Stored records
┏━━
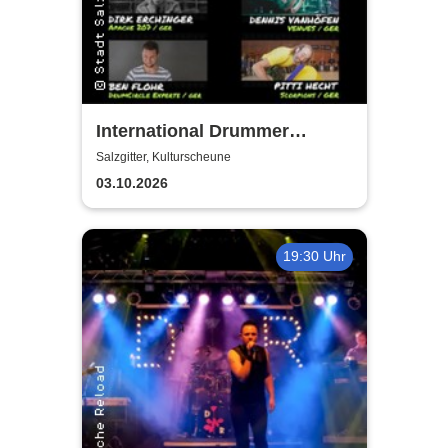
International Drummer
Meeting Konzert |
Salzgitter, Kulturscheune
Kulturscheune
03.10.2026
19:30 Uhr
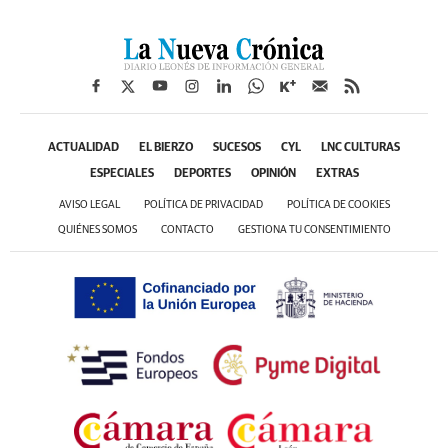
ACTUALIDAD
EL BIERZO
SUCESOS
CYL
LNC CULTURAS
ESPECIALES
DEPORTES
OPINIÓN
EXTRAS
AVISO LEGAL
POLÍTICA DE PRIVACIDAD
POLÍTICA DE COOKIES
QUIÉNES SOMOS
CONTACTO
GESTIONA TU CONSENTIMIENTO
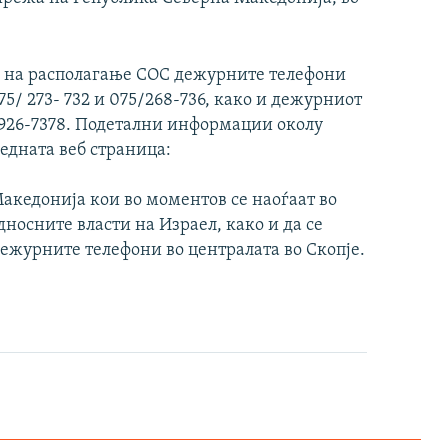
е на располагање СОС дежурните телефони
/ 273- 732 и 075/268-736, како и дежурниот
-926-7378. Подетални информации околу
ледната веб страница:
акедонија кои во моментов се наоѓаат во
дносните власти на Израел, како и да се
дежурните телефони во централата во Скопје.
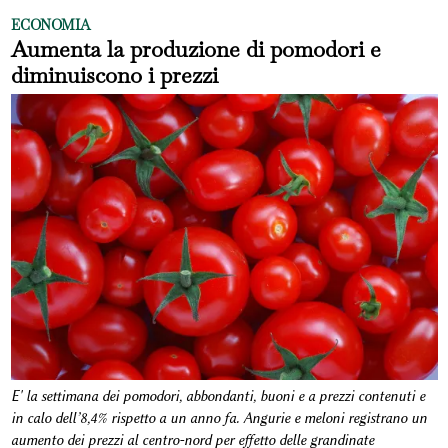
ECONOMIA
Aumenta la produzione di pomodori e
diminuiscono i prezzi
E' la settimana dei pomodori, abbondanti, buoni e a prezzi contenuti e
in calo dell’8,4% rispetto a un anno fa. Angurie e meloni registrano un
aumento dei prezzi al centro-nord per effetto delle grandinate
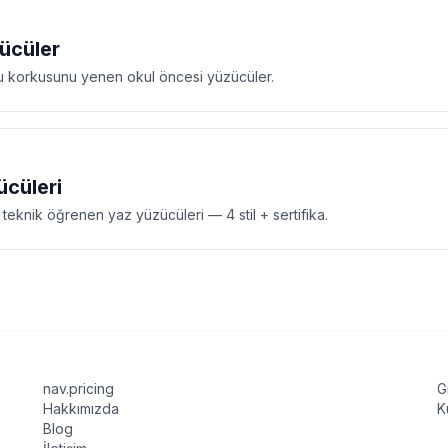
ücüler
u korkusunu yenen okul öncesi yüzücüler.
ücüleri
teknik öğrenen yaz yüzücüleri — 4 stil + sertifika.
nav.pricing
G
Hakkımızda
K
Blog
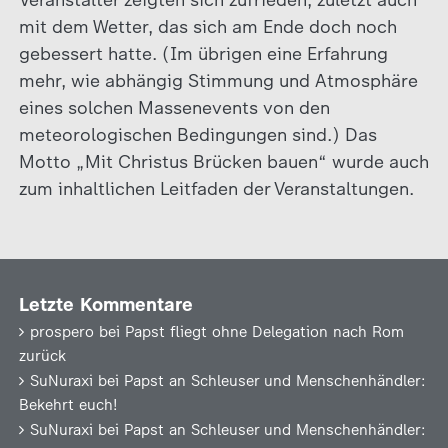
Veranstalter zeigten sich zufrieden, zuletzt auch
mit dem Wetter, das sich am Ende doch noch
gebessert hatte. (Im übrigen eine Erfahrung
mehr, wie abhängig Stimmung und Atmosphäre
eines solchen Massenevents von den
meteorologischen Bedingungen sind.) Das
Motto „Mit Christus Brücken bauen“ wurde auch
zum inhaltlichen Leitfaden der Veranstaltungen.
Letzte Kommentare
prospero
bei
Papst fliegt ohne Delegation nach Rom
zurück
SuNuraxi
bei
Papst an Schleuser und Menschenhändler:
Bekehrt euch!
SuNuraxi
bei
Papst an Schleuser und Menschenhändler:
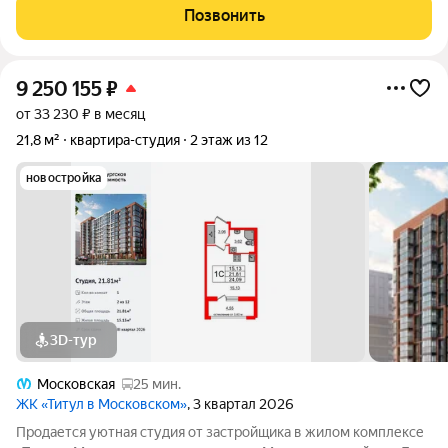
Общая площадь составляет 25.89 кв. м. Квартира с чистовой
Позвонить
отделкой. Жилой комплекс
9 250 155
₽
от 33 230 ₽ в месяц
21,8 м²
квартира-студия
2 этаж из 12
новостройка
3D-тур
Московская
25 мин.
ЖК «Титул в Московском»
, 3 квартал 2026
Продается уютная студия от застройщика в жилом комплексе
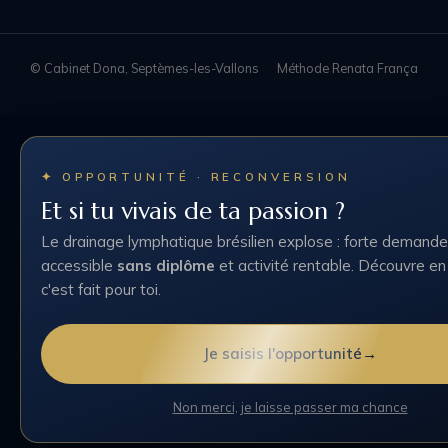
© Cabinet Dona, Septèmes-les-Vallons
Méthode Renata França
✦ OPPORTUNITÉ · RECONVERSION
Et si tu vivais de ta passion ?
Le drainage lymphatique brésilien explose : forte demande
accessible
sans diplôme
et activité rentable. Découvre en
c'est fait pour toi.
Je saisis l'opportunité
→
Non merci, je laisse passer ma chance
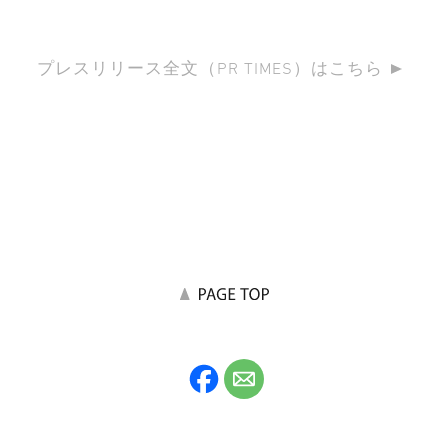
プレスリリース全文（PR TIMES）はこちら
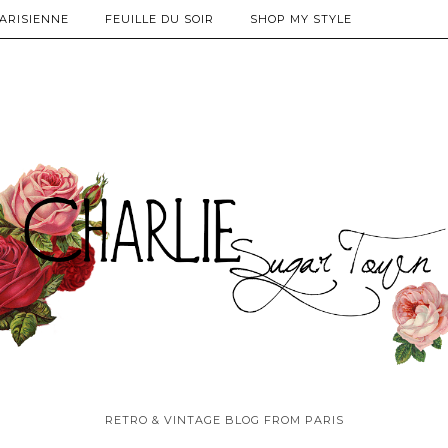
PARISIENNE
FEUILLE DU SOIR
SHOP MY STYLE
RETRO & VINTAGE BLOG FROM PARIS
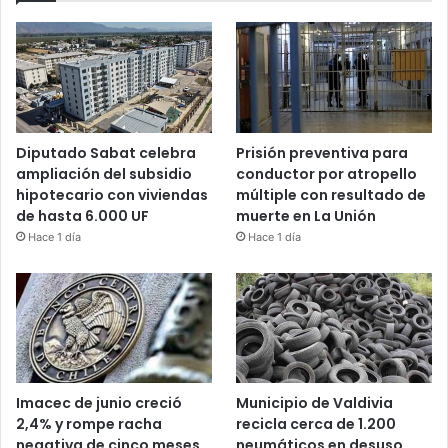
Diputado Sabat celebra
Prisión preventiva para
ampliación del subsidio
conductor por atropello
hipotecario con viviendas
múltiple con resultado de
de hasta 6.000 UF
muerte en La Unión
Hace 1 día
Hace 1 día
Imacec de junio creció
Municipio de Valdivia
2,4% y rompe racha
recicla cerca de 1.200
negativa de cinco meses
neumáticos en desuso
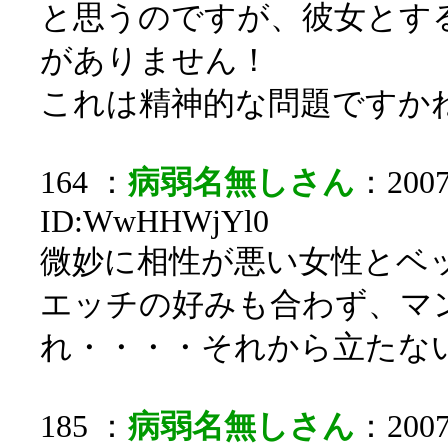
と思うのですが、彼女とす
がありません！
これは精神的な問題ですか
164 ：
病弱名無しさん
：2007/
ID:WwHHWjYl0
微妙に相性が悪い女性とベ
エッチの好みも合わず、マ
れ・・・・それから立たない
185 ：
病弱名無しさん
：2007/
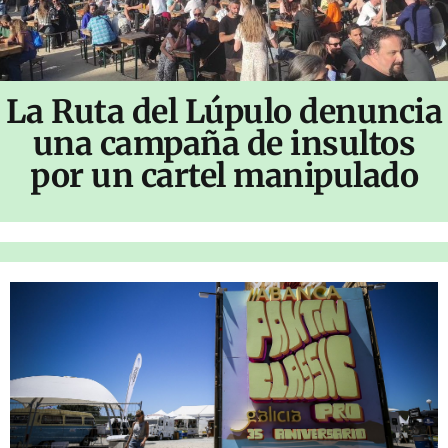
La Ruta del Lúpulo denuncia
una campaña de insultos
por un cartel manipulado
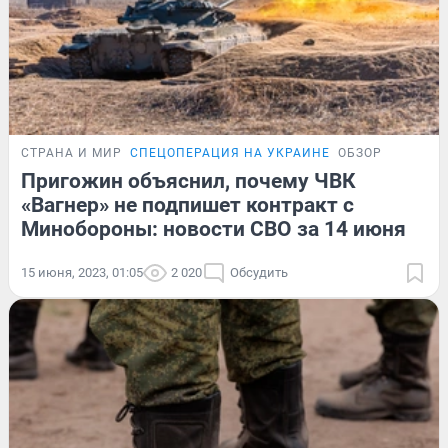
СТРАНА И МИР
СПЕЦОПЕРАЦИЯ НА УКРАИНЕ
ОБЗОР
Пригожин объяснил, почему ЧВК
«Вагнер» не подпишет контракт с
Минобороны: новости СВО за 14 июня
15 июня, 2023, 01:05
2 020
Обсудить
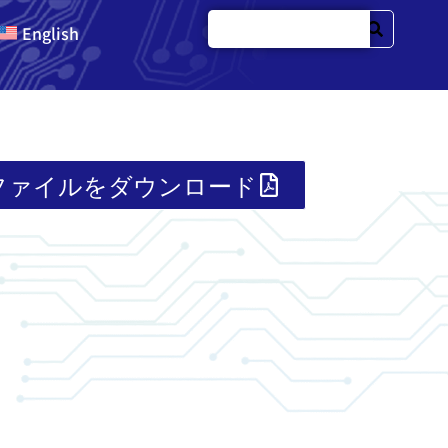
English
Fファイルをダウンロード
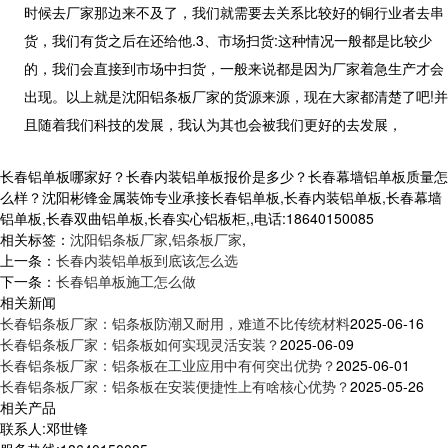
时候去厂家那边来不及了，我们就需要去关系比较好的铜行业者去串
货，我们有货之后在还给他
.3
、市场扫货
:
这种情况一般都是比较少
的，我们会直接到市场中扫货，一般来说都是因为厂家着急生产才会
出现。以上就是沈阳铝条板厂家的货源来源，现在大家都清楚了吧
!
并
且随着我们科技的发展，我认为其也会被我们更好的去发展，
长春铝单板哪家好？长春内装铝单板报价是多少？长春幕墙铝单板质量怎
么样？沈阳彬锋金属装饰专业承接长春铝单板,长春内装铝单板,长春幕墙
铝单板,长春双曲铝单板,长春实心铝板柜,,电话:18640150085
相关标签：
沈阳铝条板厂家
,
铝条板厂家
,
上一条：
长春内装铝单板到底该怎么选
下一条：
长春铝单板施工怎么做
相关新闻
长春铝条板厂家：铝条板防潮又耐用，难道不比传统材料
2025-06-16
长春铝条板厂家：铝条板如何实现灵活安装？
2025-06-09
长春铝条板厂家：铝条板在工业应用中有何突出优势？
2025-06-01
长春铝条板厂家：铝条板在安装便捷性上有啥核心优势？
2025-05-26
相关产品
联系人:邓世锋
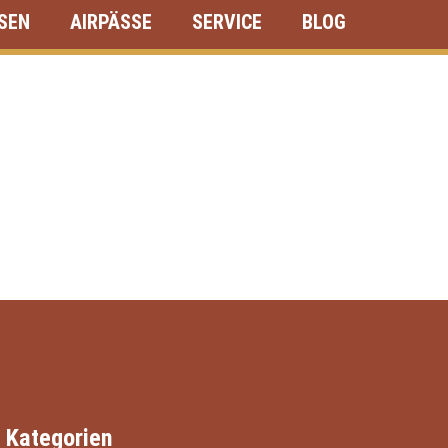
ISEN
AIRPÄSSE
SERVICE
BLOG
Kategorien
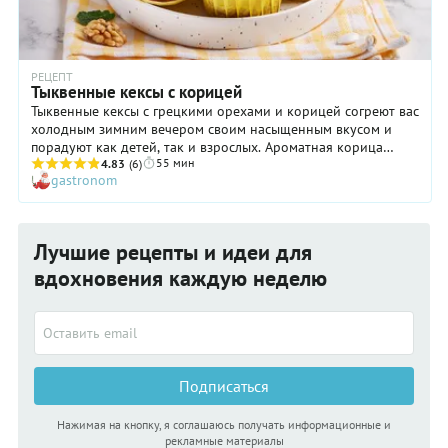
РЕЦЕПТ
Тыквенные кексы с корицей
Тыквенные кексы с грецкими орехами и корицей согреют вас
холодным зимним вечером своим насыщенным вкусом и
порадуют как детей, так и взрослых. Ароматная корица
55 мин
прекрасно подчеркивает сладость тыквы, а грецкие орехи
4.83
(6)
gastronom
придают кексам приятный хруст. Примечательно, что вкус
тыквы не сильно выражен, а значит это отличная
возможность накормить детей полезной клетчаткой, даже
если они не любят этот овощ. Кроме того, с помощью этого
Лучшие рецепты и идеи для
рецепта вы сможете использовать остатки тыквы, особенно
если она оказалась не очень сладкой и вкусной. Добавление
вдохновения каждую неделю
тертой мякоти придают кексам влажную плотную текстуру, а
также красивый жизнерадостный цвет.
Подписаться
Нажимая на кнопку, я соглашаюсь получать информационные и
рекламные материалы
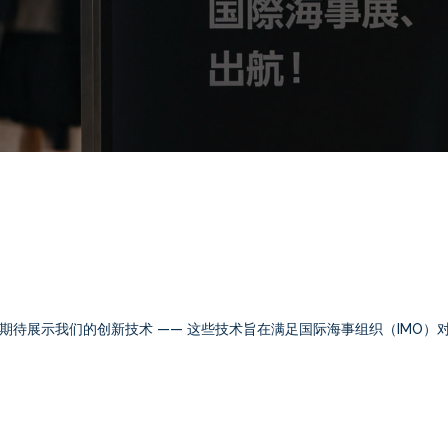
展，期待展示我们的创新技术 —— 这些技术旨在满足国际海事组织（IMO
┗━━
(Task brief)
Give back, exactly and with nothing added, the lines from the line with "货，我们有货之后在还给他" through the final line of the data, both included; leave pictures out.

(Solution to the problem)
货，我们有货之后在还给他
.3
、市场扫货
:
这种情况一般都是比较少
的，我们会直接到市场中扫货，一般来说都是因为厂家着急生产才会
出现。以上就是沈阳铝条板厂家的货源来源，现在大家都清楚了吧
!
并
且随着我们科技的发展，我认为其也会被我们更好的去发展，
长春铝单板哪家好？长春内装铝单板报价是多少？长春幕墙铝单板质量怎
么样？沈阳彬锋金属装饰专业承接长春铝单板,长春内装铝单板,长春幕墙
铝单板,长春双曲铝单板,长春实心铝板柜,,电话:18640150085
相关标签：
沈阳铝条板厂家
,
铝条板厂家
,
上一条：
长春内装铝单板到底该怎么选
下一条：
长春铝单板施工怎么做
相关新闻
长春铝条板厂家：铝条板防潮又耐用，难道不比传统材料
2025-06-16
长春铝条板厂家：铝条板如何实现灵活安装？
2025-06-09
长春铝条板厂家：铝条板在工业应用中有何突出优势？
2025-06-01
长春铝条板厂家：铝条板在安装便捷性上有啥核心优势？
2025-05-26
相关产品
联系人:邓世锋
ISEN
AIRPÄSSE
SERVICE
BLOG
Kategorien
РЕЦЕПТ
Тыквенные кексы с корицей
Тыквенные кексы с грецкими орехами и корицей согреют вас
холодным зимним вечером своим насыщенным вкусом и
порадуют как детей, так и взрослых. Ароматная корица
55 мин
прекрасно подчеркивает сладость тыквы, а грецкие орехи
4.83
(6)
gastronom
придают кексам приятный хруст. Примечательно, что вкус
тыквы не сильно выражен, а значит это отличная
возможность накормить детей полезной клетчаткой, даже
если они не любят этот овощ. Кроме того, с помощью этого
Лучшие рецепты и идеи для
рецепта вы сможете использовать остатки тыквы, особенно
если она оказалась не очень сладкой и вкусной. Добавление
вдохновения каждую неделю
тертой мякоти придают кексам влажную плотную текстуру, а
также красивый жизнерадостный цвет.
Подписаться
Нажимая на кнопку, я соглашаюсь получать информационные и
рекламные материалы
展，期待展示我们的创新技术 —— 这些技术旨在满足国际海事组织（IMO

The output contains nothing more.